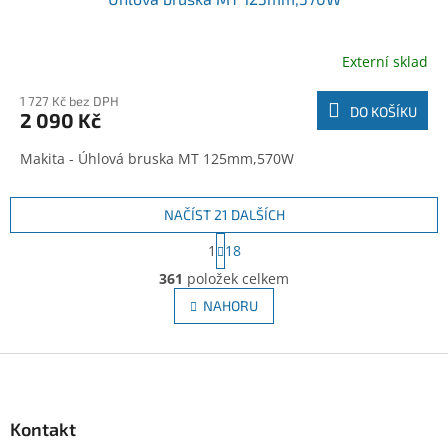
Externí sklad
1 727 Kč bez DPH
DO KOŠÍKU
2 090 Kč
Makita - Úhlová bruska MT 125mm,570W
NAČÍST 21 DALŠÍCH
S
1
18
t
O
r
361
položek celkem
v
á
l
NAHORU
n
á
k
d
o
v
Z
a
á
c
á
n
í
p
í
p
a
Kontakt
r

═══

> **Work request**: The material should be duplicated word for word, with no images included.

> **Task response**:
Externí sklad
1 727 Kč bez DPH
DO KOŠÍKU
2 090 Kč
Makita - Úhlová bruska MT 125mm,570W
NAČÍST 21 DALŠÍCH
S
1
18
t
O
r
361
položek celkem
v
á
l
NAHORU
n
á
k
d
o
v
Z
a
á
c
á
n
í
p
í
p
a
Kontakt
r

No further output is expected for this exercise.